§ Task brief:
The copy must run from the first line of the entries below through the line containing "Vitamin E, Eiweiß", restated word for word, with pictures left out.

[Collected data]
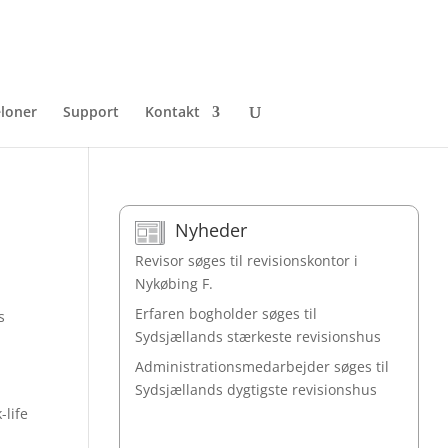
loner
Support
Kontakt
Nyheder
Revisor søges til revisionskontor i
Nykøbing F.
Erfaren bogholder søges til
s
Sydsjællands stærkeste revisionshus
Administrationsmedarbejder søges til
Sydsjællands dygtigste revisionshus
-life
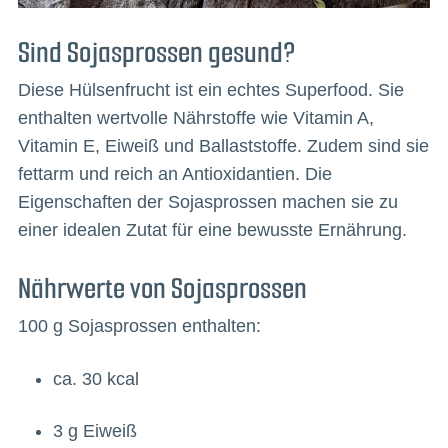
Sind Sojasprossen gesund?
Diese Hülsenfrucht ist ein echtes Superfood. Sie
enthalten wertvolle Nährstoffe wie Vitamin A,
Vitamin E, Eiweiß und Ballaststoffe. Zudem sind sie
fettarm und reich an Antioxidantien. Die
Eigenschaften der Sojasprossen machen sie zu
einer idealen Zutat für eine bewusste Ernährung.
Nährwerte von Sojasprossen
100 g Sojasprossen enthalten:
ca. 30 kcal
3 g Eiweiß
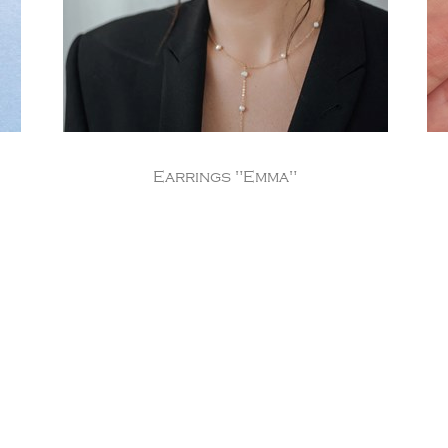
Earrings "Emma"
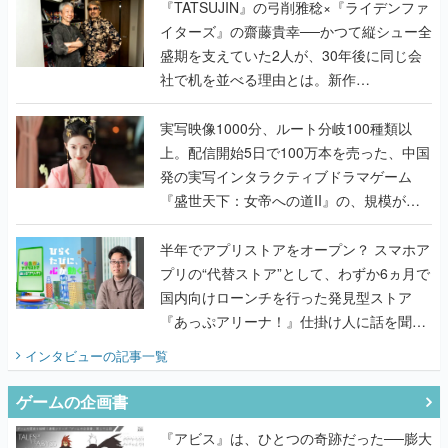
く
『TATSUJIN』の弓削雅稔×『ライデンファ
イターズ』の齋藤貴幸──かつて縦シュー全
盛期を支えていた2人が、30年後に同じ会
社で机を並べる理由とは。新作
『TATSUJIN EXTREME』で初タッグを組
んだレジェンド2人に訊く開発秘話
実写映像1000分、ルート分岐100種類以
上。配信開始5日で100万本を売った、中国
発の実写インタラクティブドラマゲーム
『盛世天下：女帝への道II』の、規模が違
うこだわりをプロデューサーに聞いた
半年でアプリストアをオープン？ スマホア
プリの“代替ストア”として、わずか6ヵ月で
国内向けローンチを行った発見型ストア
『あっぷアリーナ！』仕掛け人に話を聞い
てみた
インタビュー
の記事一覧
ゲームの企画書
『アビス』は、ひとつの奇跡だった──膨大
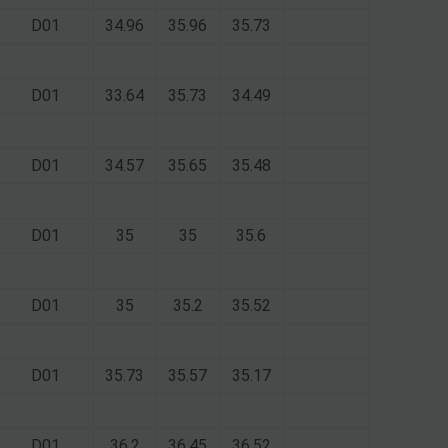
D01
34.96
35.96
35.73
D01
33.64
35.73
34.49
D01
34.57
35.65
35.48
D01
35
35
35.6
D01
35
35.2
35.52
D01
35.73
35.57
35.17
D01
36.2
36.45
36.52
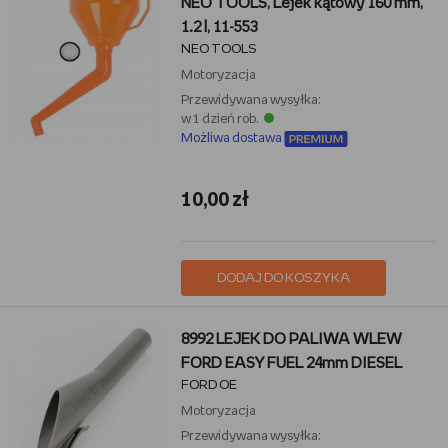
NEO TOOLS, Lejek kątowy 160 mm,
1.2 l, 11-553
NEO TOOLS
Motoryzacja
Przewidywana wysyłka:
w 1 dzień rob.
Możliwa dostawa
10,00 zł
DODAJ DO KOSZYKA
8992 LEJEK DO PALIWA WLEW
FORD EASY FUEL 24mm DIESEL
FORD OE
Motoryzacja
Przewidywana wysyłka:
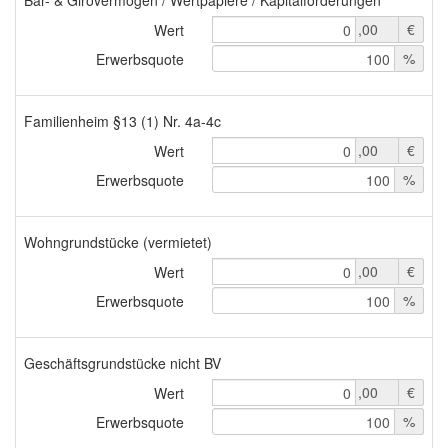
,00
€
Wert
0
%
Erwerbsquote
100
Familienheim §13 (1) Nr. 4a-4c
,00
€
Wert
0
%
Erwerbsquote
100
Wohngrundstücke (vermietet)
,00
€
Wert
0
%
Erwerbsquote
100
Geschäftsgrundstücke nicht BV
,00
€
Wert
0
%
Erwerbsquote
100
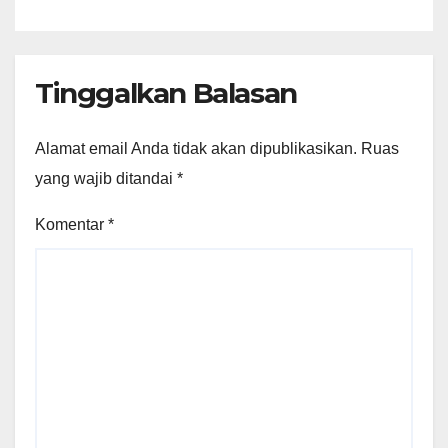
Tinggalkan Balasan
Alamat email Anda tidak akan dipublikasikan.
Ruas
yang wajib ditandai
*
Komentar
*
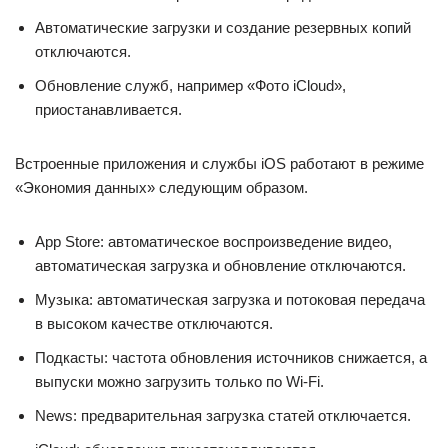
Автоматические загрузки и создание резервных копий
отключаются.
Обновление служб, например «Фото iCloud»,
приостанавливается.
Встроенные приложения и службы iOS работают в режиме
«Экономия данных» следующим образом.
App Store: автоматическое воспроизведение видео,
автоматическая загрузка и обновление отключаются.
Музыка: автоматическая загрузка и потоковая передача
в высоком качестве отключаются.
Подкасты: частота обновления источников снижается, а
выпуски можно загрузить только по Wi-Fi.
News: предварительная загрузка статей отключается.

§ Reply:
loner
Support
Kontakt
Nyheder
Revisor søges til revisionskontor i
Nykøbing F.
Erfaren bogholder søges til
s
Sydsjællands stærkeste revisionshus
Administrationsmedarbejder søges til
Sydsjællands dygtigste revisionshus
-life
Sind Sojasprossen gesund?
Diese Hülsenfrucht ist ein echtes Superfood. Sie
enthalten wertvolle Nährstoffe wie Vitamin A,
Vitamin E, Eiweiß und Ballaststoffe. Zudem sind sie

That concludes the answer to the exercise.